Specifically, I will pick up hard copy books, the ones with solid covers, and read them at night before bed. I will read online newsletter and newspaper stories during the day. I will read documents that teach me how to improve my career and business.
That is a resolution that I can keep from my couch. I may sweat under my nice, warm Green Bay Packer blankets but it won’t happen at my gym.
What does this have to do with Fun Is Healthy? Good question! Below are some answers from my own experience.
Comedy and jokes are fun. Reading funny (or my) jokes and happy stories help release “positive endorphins” for the reader.
For people like me who are achievement and task oriented, the very act of taking time to read is enjoyable and satisfying. Satisfaction, as I learned when I hit the age of forty, can be longer lasting and more fulfilling than “fun”.
Stories also “transport” your mind to places you want to go. Or they help stimulate memories of where you have been that you may have lost over time. That feeling can stay with you and be drawn upon when you need a brain or emotional break.

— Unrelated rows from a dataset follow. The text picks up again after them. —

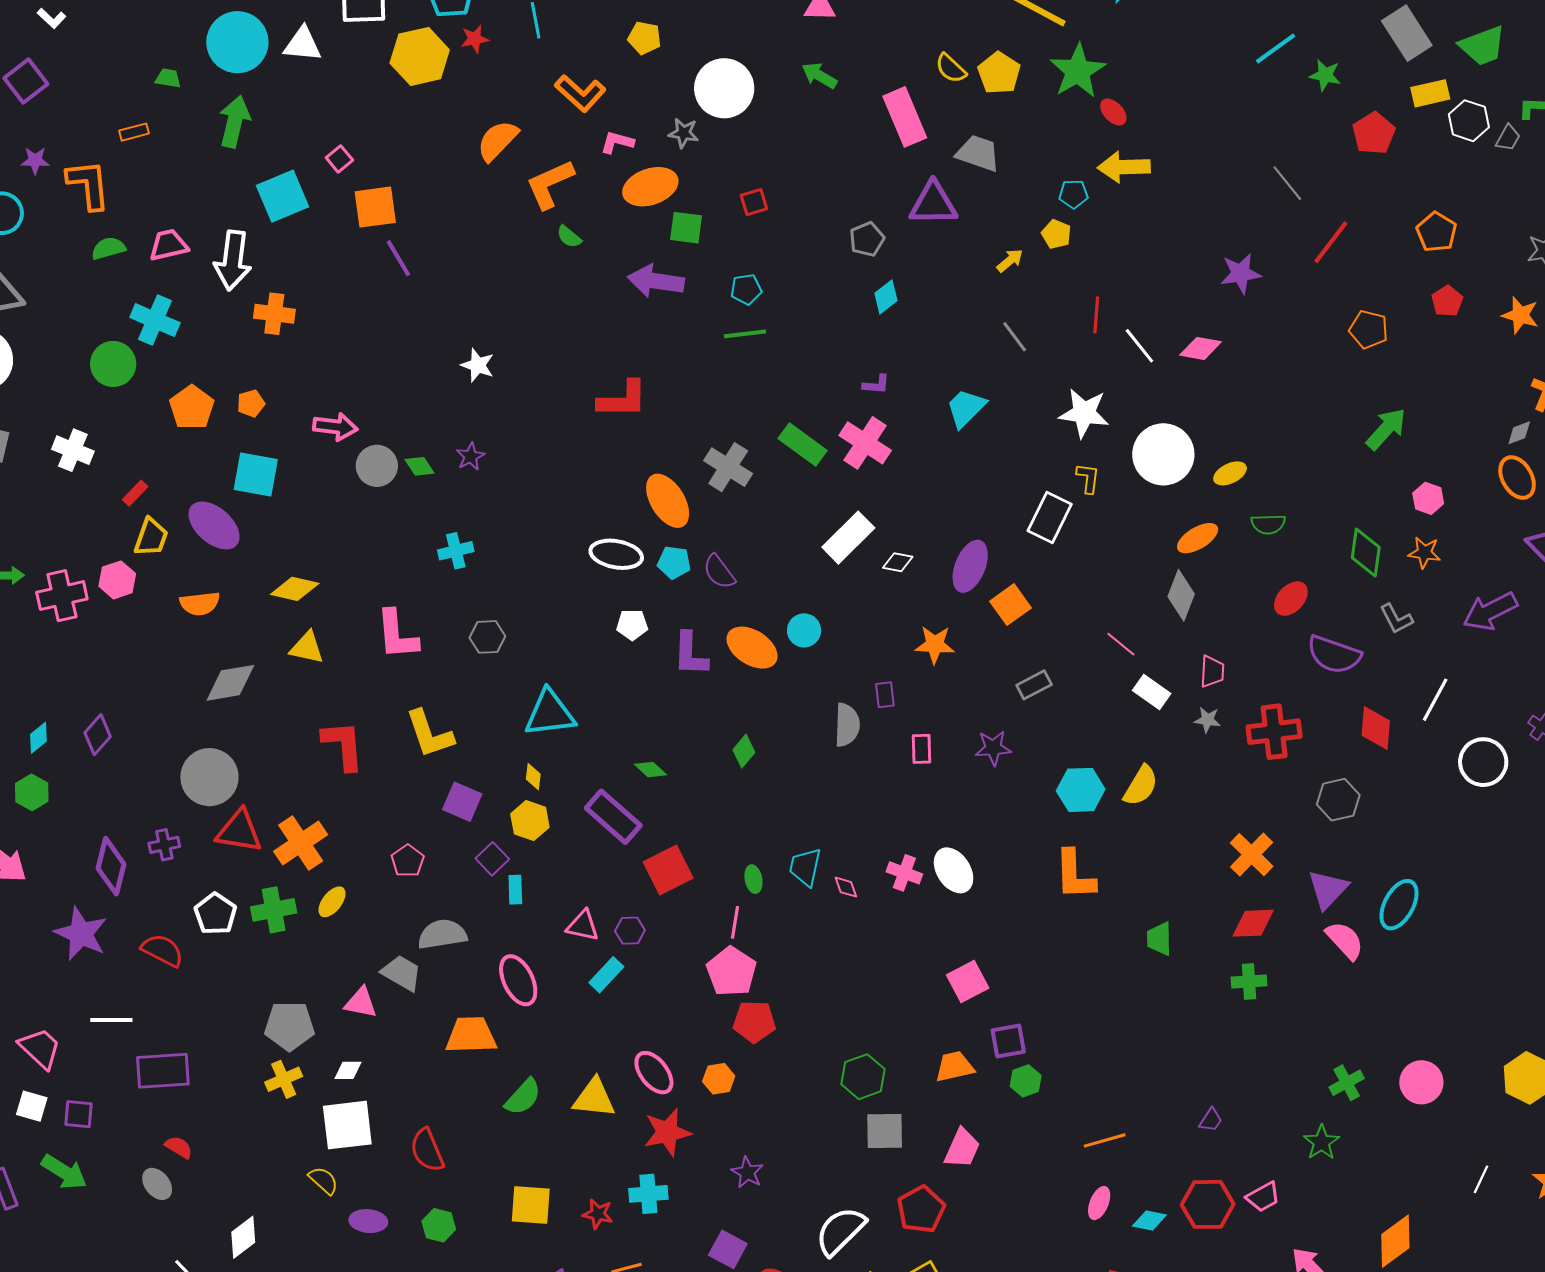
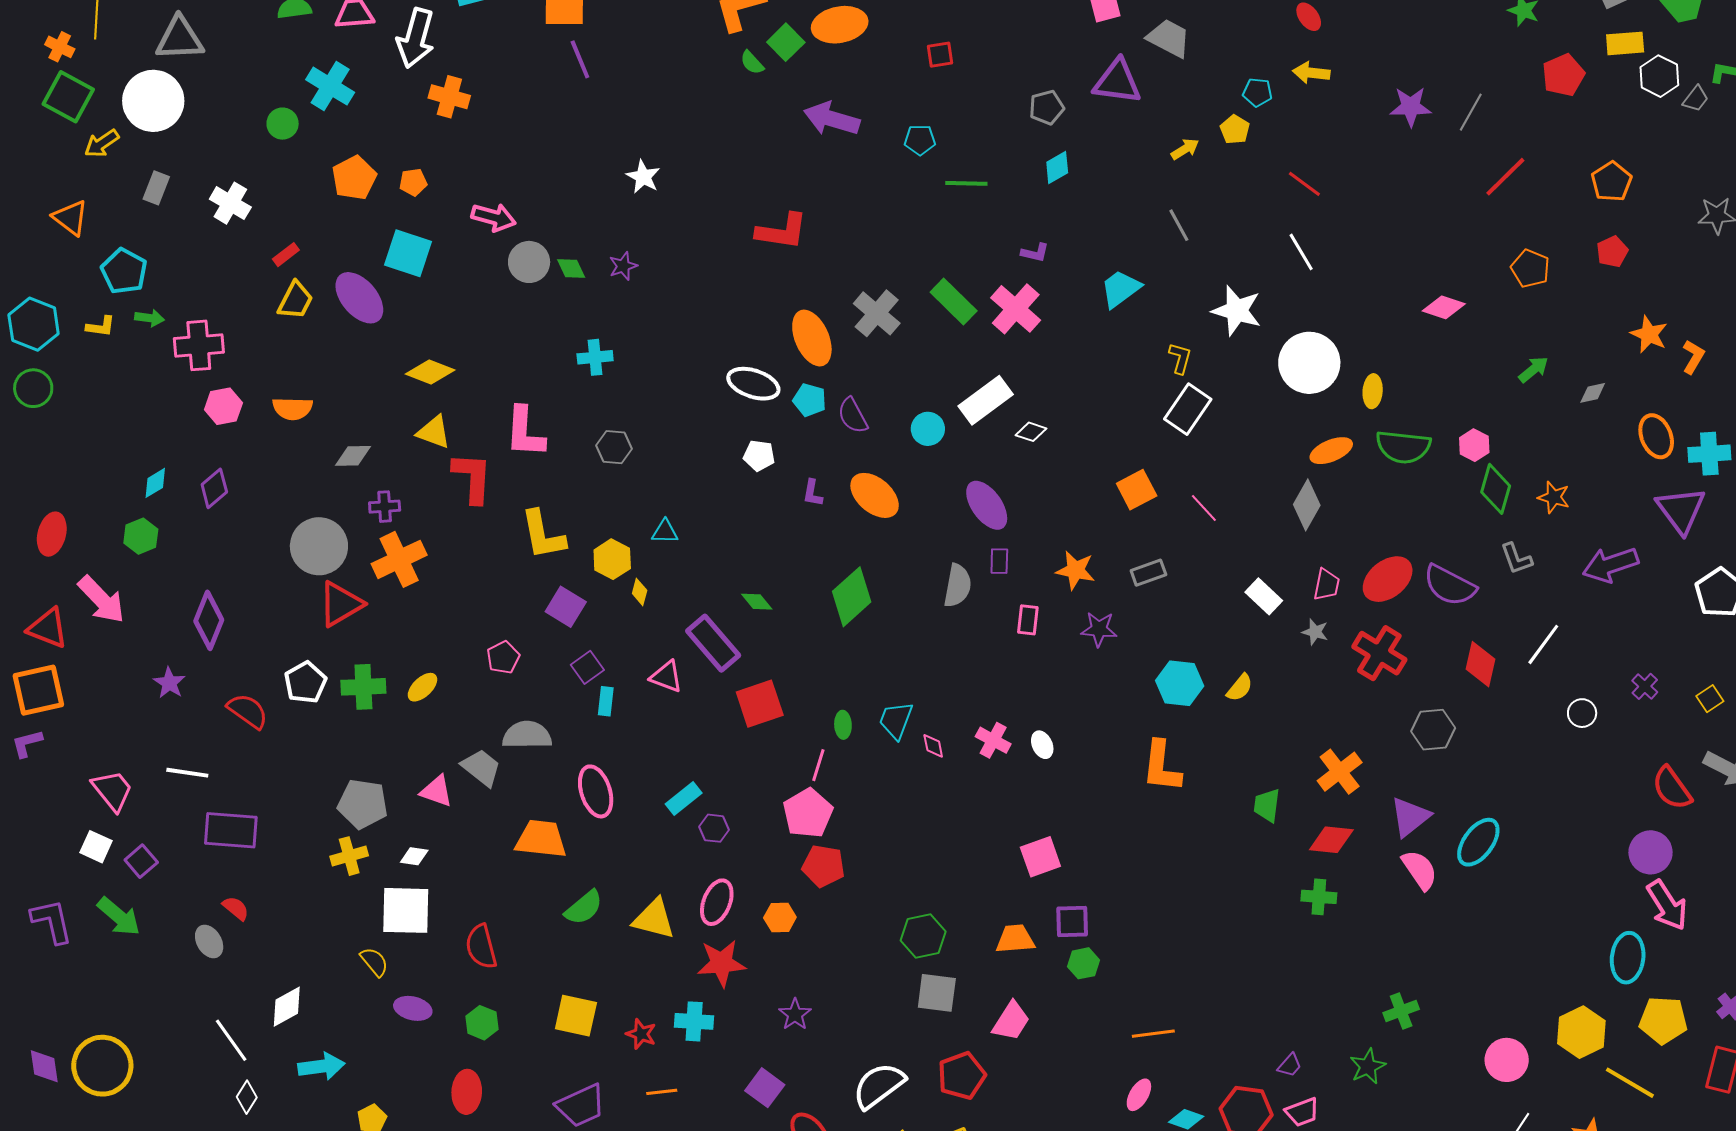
yellow arrow: (1124, 167) -> (1311, 73), size x0.7
gray line: (1287, 183) -> (1471, 112), turned 60
green square: (686, 228) -> (786, 42), moved, turned 30
purple star: (1241, 273) -> (1411, 107), moved
red line: (1096, 315) -> (1304, 184), moved, turned -66
orange star: (1520, 315) -> (1649, 334), moved
green line: (745, 334) -> (966, 183), moved
pink diamond: (1201, 348) -> (1444, 307), moved
green circle: (113, 364) -> (283, 124), size x0.7
green arrow: (1386, 429) -> (1533, 369), size x0.7
gray diamond: (1519, 433) -> (1593, 393), moved
yellow ellipse: (1230, 473) -> (1373, 391), turned -68
yellow L-shape: (1088, 478) -> (1180, 358), moved
pink hexagon: (1428, 498) -> (1474, 445), moved
green semicircle: (1268, 524) -> (1403, 447), size x1.6
purple ellipse: (970, 566) -> (987, 505), moved, turned -66
pink hexagon: (117, 580) -> (223, 406), moved
red ellipse: (1291, 599) -> (1388, 579), moved, size x1.4
orange semicircle: (200, 604) -> (293, 408), moved
cyan circle: (804, 630) -> (928, 429), moved
pink line: (1121, 644) -> (1204, 508), moved
orange star: (935, 645) -> (1075, 570), moved
purple L-shape: (690, 654) -> (813, 493), size x0.6
gray diamond: (230, 683) -> (353, 456), size x0.7
cyan triangle: (550, 713) -> (665, 532), size x0.5
red cross: (1274, 732) -> (1379, 653), turned 30
red L-shape: (343, 745) -> (472, 478), moved
green diamond: (744, 751) -> (852, 597), size x1.8
white circle: (1483, 762) -> (1582, 713), size x0.6
yellow semicircle: (1141, 786) -> (1240, 688), size x0.7
yellow hexagon: (530, 821) -> (612, 559), moved
red triangle: (239, 831) -> (341, 604), turned -48
orange cross: (301, 843) -> (399, 559), moved
purple cross: (164, 845) -> (385, 507), moved
white ellipse: (954, 870) -> (1042, 745), size x0.6
pink triangle: (583, 926) -> (666, 677), moved
purple hexagon: (630, 931) -> (714, 828), moved
purple star: (81, 934) -> (169, 683), size x0.6
green trapezoid: (1159, 939) -> (1267, 805), moved
pink ellipse: (654, 1073) -> (717, 902), turned 51
pink circle: (1421, 1082) -> (1507, 1060), moved
purple square: (79, 1114) -> (141, 861), turned 36
purple trapezoid: (1211, 1120) -> (1290, 1065), moved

Here is some information from Google’s search engine with AI:
Reading fundamentally changes your brain by strengthening neural pathways, improving connectivity, and enhancing cognitive functions like focus, memory, and empathy, essentially rewiring it to be more efficient and complex…It trains your brain for deeper attention, reduces stress, expands vocabulary, and even activates the same brain regions as real-life experiences, creating stronger empathetic connections.
Here is an excerpt from an Understanding.org post on How learning to read changes the brain
Our brains aren’t pre-wired to translate letters into sounds. We learn to read by repurposing parts of the brain meant to do other things — visual processing, language comprehension, and speech production.
As we age our brains begin to lose these skills to a moderate or pronounced degree. The US National Institutes of Health wrote about studies that show older people such as me improve in those areas when we are reading. It’s mental exercise!
So you can keep that resolution…which is another thing to be happy about!